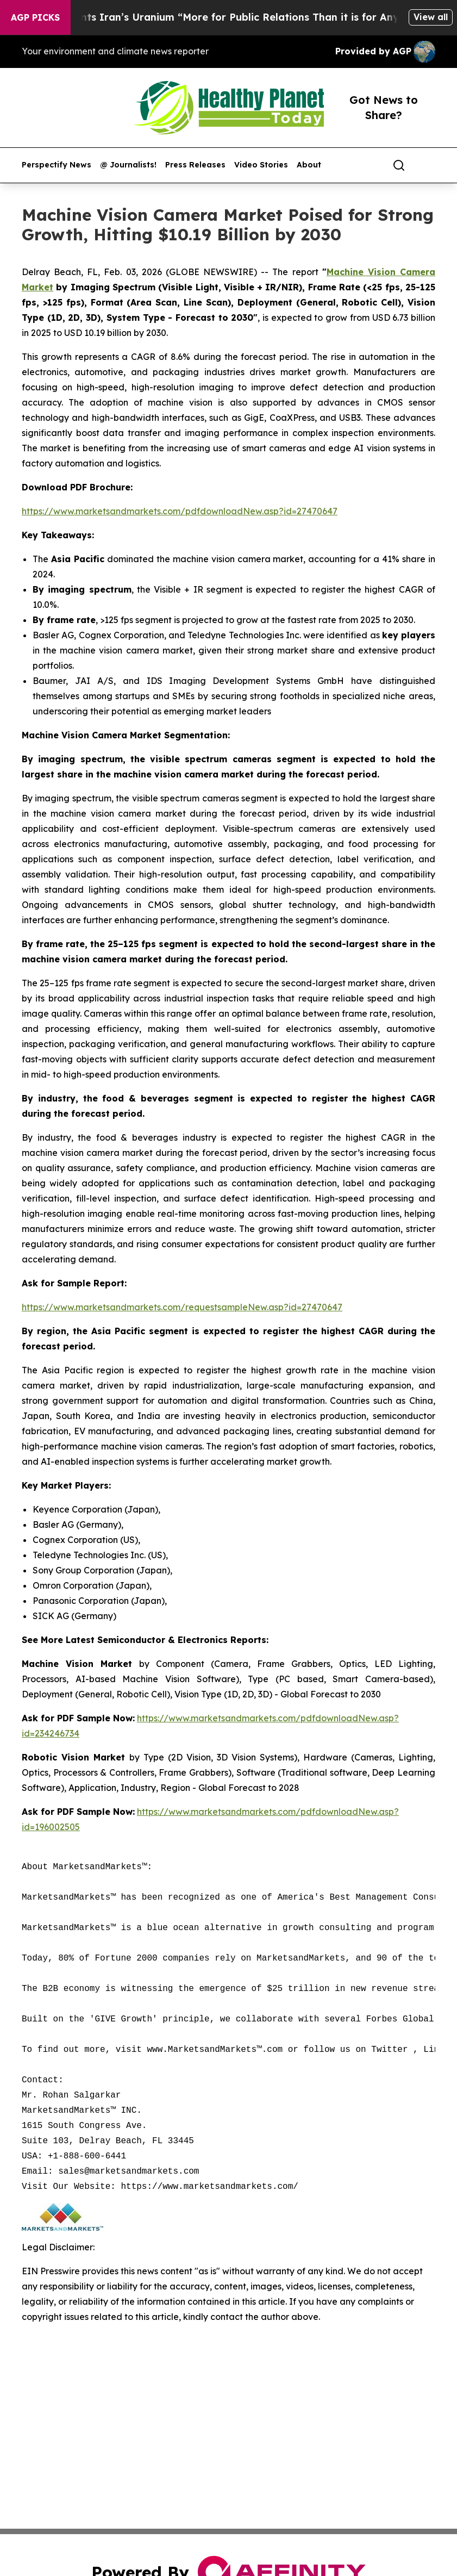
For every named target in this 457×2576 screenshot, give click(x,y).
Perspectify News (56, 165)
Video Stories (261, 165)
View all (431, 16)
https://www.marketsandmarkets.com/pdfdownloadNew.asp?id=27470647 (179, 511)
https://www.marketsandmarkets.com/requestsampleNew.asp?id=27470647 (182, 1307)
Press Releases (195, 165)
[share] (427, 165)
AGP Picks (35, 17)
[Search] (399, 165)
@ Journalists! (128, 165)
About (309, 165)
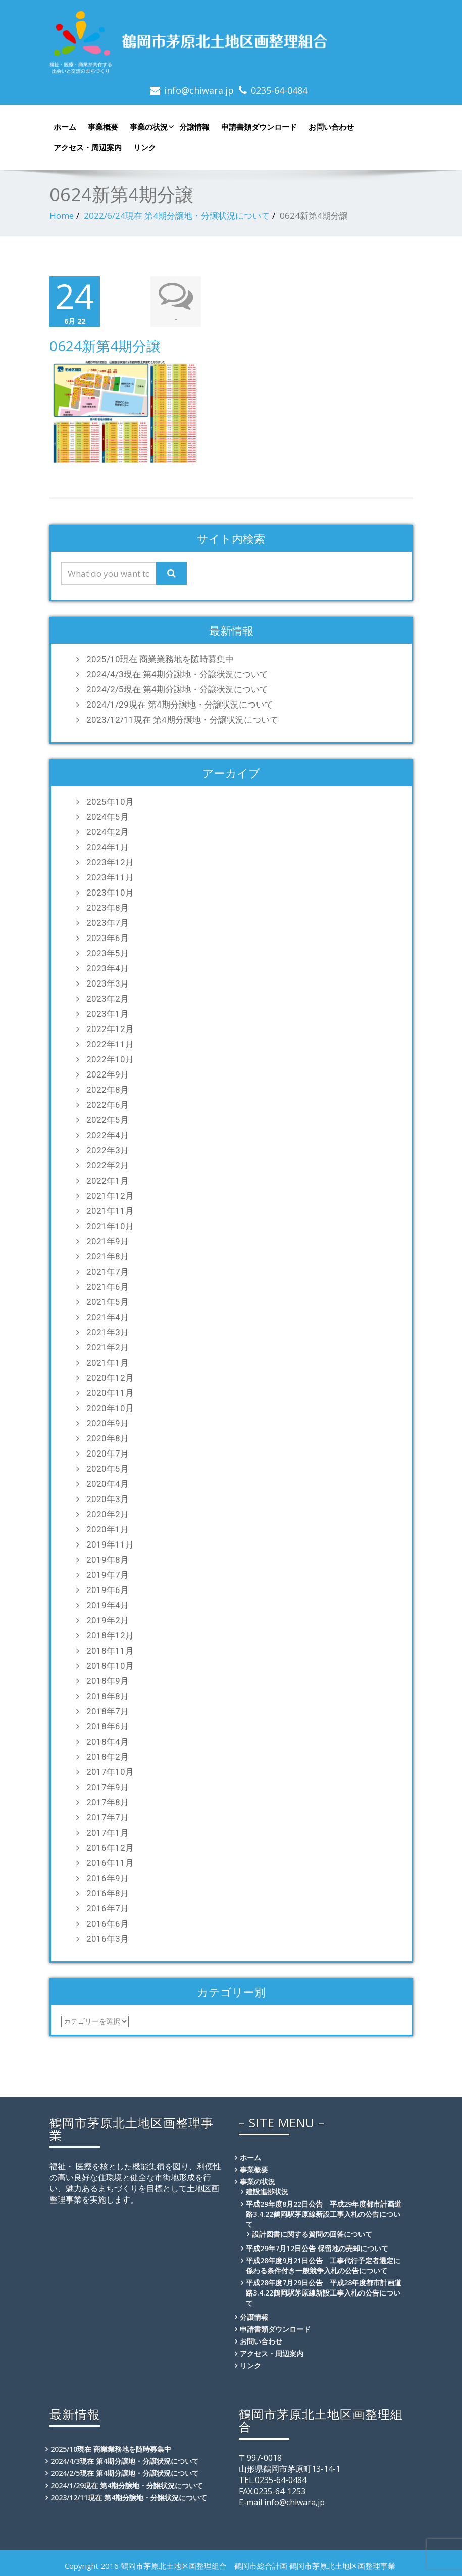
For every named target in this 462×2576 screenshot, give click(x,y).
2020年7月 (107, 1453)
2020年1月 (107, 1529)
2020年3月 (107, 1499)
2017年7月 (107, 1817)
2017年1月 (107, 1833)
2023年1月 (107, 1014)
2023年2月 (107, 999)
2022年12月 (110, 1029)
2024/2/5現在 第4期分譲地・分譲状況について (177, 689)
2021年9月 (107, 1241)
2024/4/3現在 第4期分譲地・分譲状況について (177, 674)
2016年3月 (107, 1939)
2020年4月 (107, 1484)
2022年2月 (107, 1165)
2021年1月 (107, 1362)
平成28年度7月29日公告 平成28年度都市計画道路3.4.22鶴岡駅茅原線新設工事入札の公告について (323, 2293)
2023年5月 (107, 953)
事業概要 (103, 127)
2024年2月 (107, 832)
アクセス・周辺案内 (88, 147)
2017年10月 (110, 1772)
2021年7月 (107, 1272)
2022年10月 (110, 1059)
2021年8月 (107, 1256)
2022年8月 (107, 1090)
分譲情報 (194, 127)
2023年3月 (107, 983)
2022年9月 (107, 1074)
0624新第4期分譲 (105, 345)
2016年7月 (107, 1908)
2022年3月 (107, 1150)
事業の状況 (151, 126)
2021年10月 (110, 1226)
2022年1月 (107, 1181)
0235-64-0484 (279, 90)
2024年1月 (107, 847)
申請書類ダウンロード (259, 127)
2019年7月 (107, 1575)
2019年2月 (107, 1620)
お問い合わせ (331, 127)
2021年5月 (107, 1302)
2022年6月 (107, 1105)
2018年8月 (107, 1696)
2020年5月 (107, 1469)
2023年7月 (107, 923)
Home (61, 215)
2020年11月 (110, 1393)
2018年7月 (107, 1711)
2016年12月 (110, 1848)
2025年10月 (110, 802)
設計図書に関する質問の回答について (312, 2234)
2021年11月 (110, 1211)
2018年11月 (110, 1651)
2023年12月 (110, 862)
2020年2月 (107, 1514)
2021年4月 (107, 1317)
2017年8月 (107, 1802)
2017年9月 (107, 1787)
================
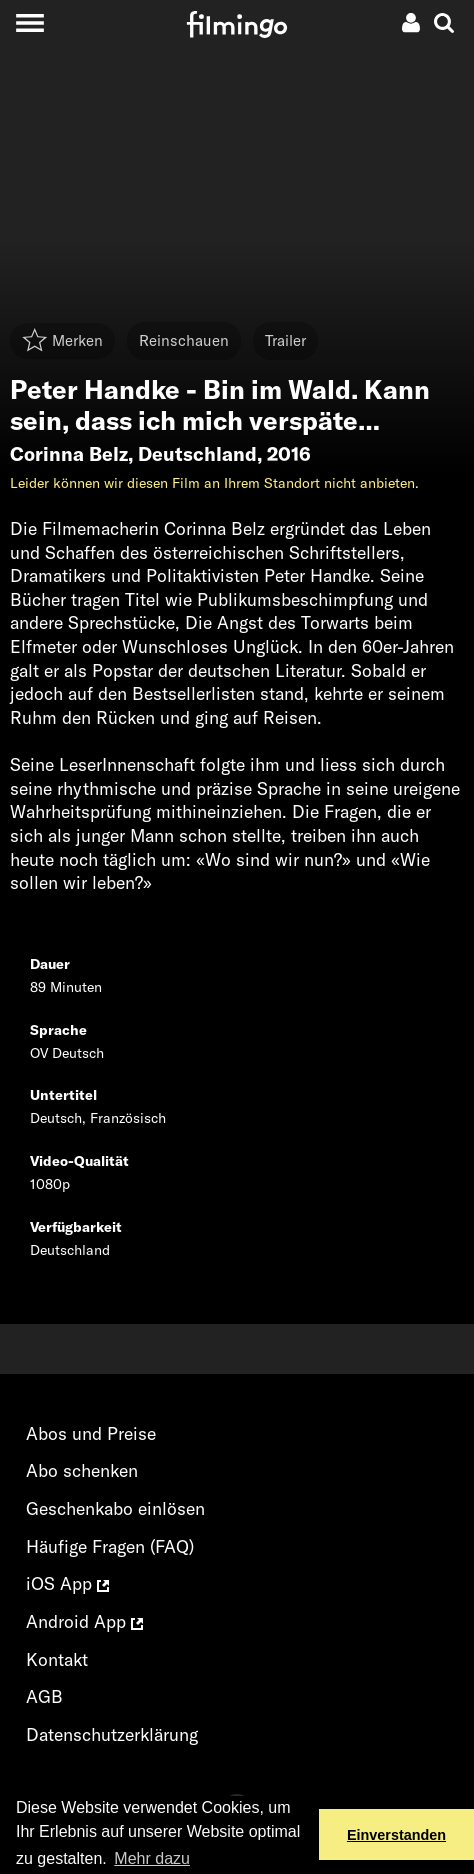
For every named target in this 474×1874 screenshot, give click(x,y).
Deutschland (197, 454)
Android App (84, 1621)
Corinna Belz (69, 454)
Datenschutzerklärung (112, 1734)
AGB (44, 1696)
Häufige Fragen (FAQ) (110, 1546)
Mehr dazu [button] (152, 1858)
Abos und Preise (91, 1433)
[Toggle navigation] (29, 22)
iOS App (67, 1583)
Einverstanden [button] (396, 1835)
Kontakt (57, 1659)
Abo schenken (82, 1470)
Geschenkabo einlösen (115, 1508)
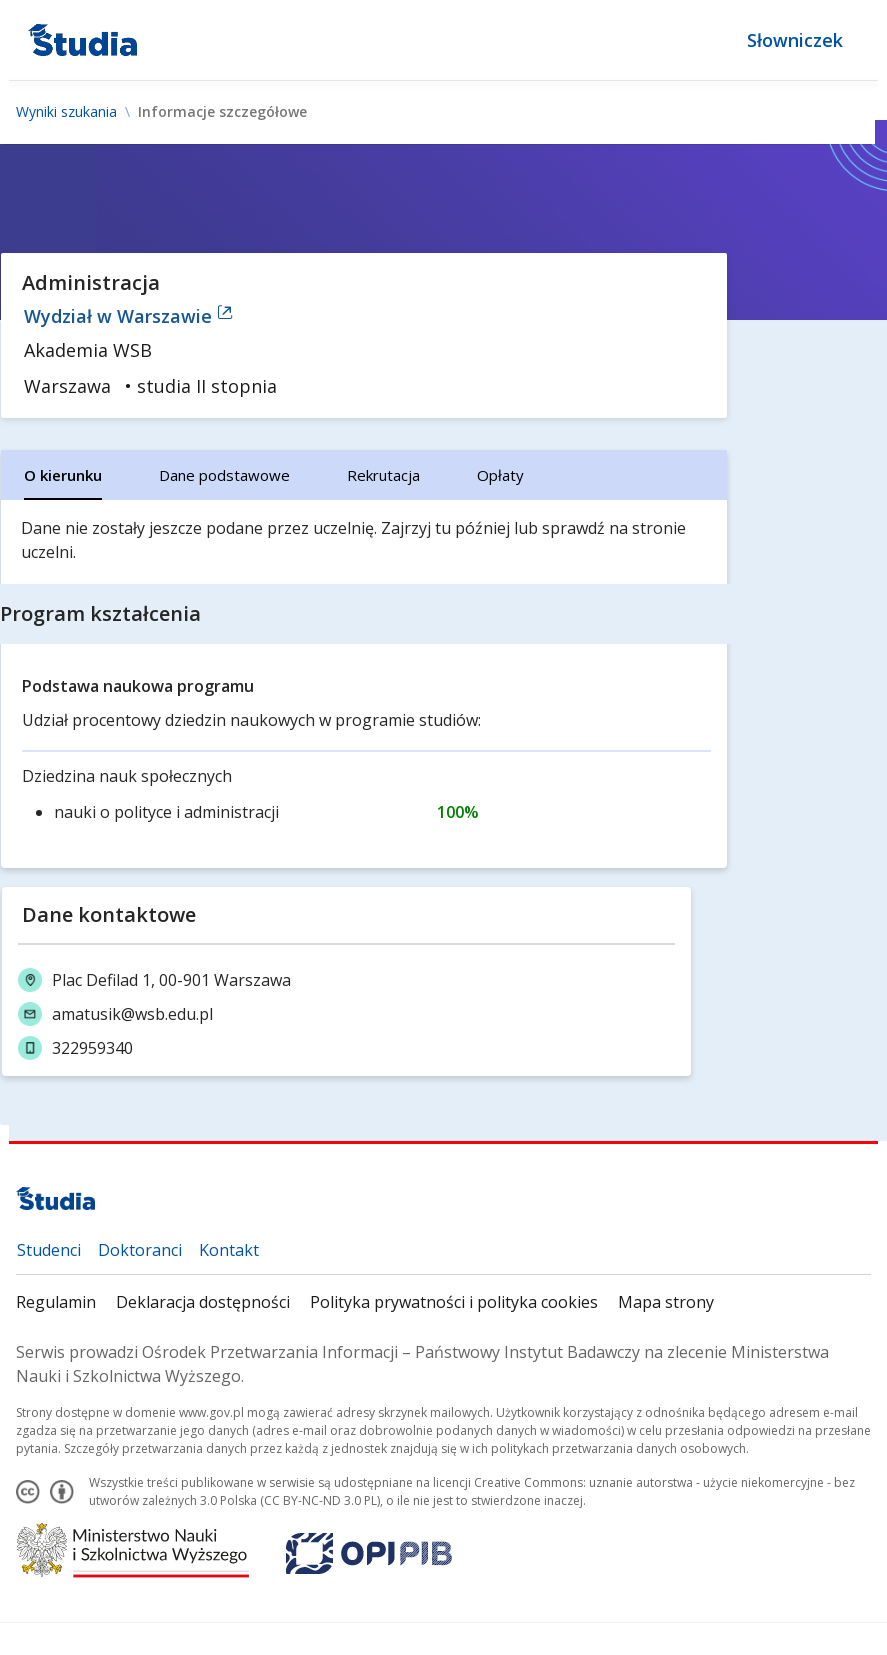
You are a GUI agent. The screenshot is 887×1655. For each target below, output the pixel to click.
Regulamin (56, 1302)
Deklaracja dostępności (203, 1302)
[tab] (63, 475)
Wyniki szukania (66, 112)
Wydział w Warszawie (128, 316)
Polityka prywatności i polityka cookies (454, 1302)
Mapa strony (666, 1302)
================
• [Work to complete] Retype the entries above exactly, but only from the line containing "事業概要 (103, 127)" through the line containing "2016年7月 (107, 1908)", both included.

• [Exercise answer]
事業概要 (103, 127)
2024年2月 (107, 832)
アクセス・周辺案内 (88, 147)
2017年10月 (110, 1772)
2021年7月 (107, 1272)
2022年10月 (110, 1059)
2021年8月 (107, 1256)
2022年8月 (107, 1090)
分譲情報 (194, 127)
2023年3月 (107, 983)
2022年9月 (107, 1074)
0624新第4期分譲 (105, 345)
2016年7月 (107, 1908)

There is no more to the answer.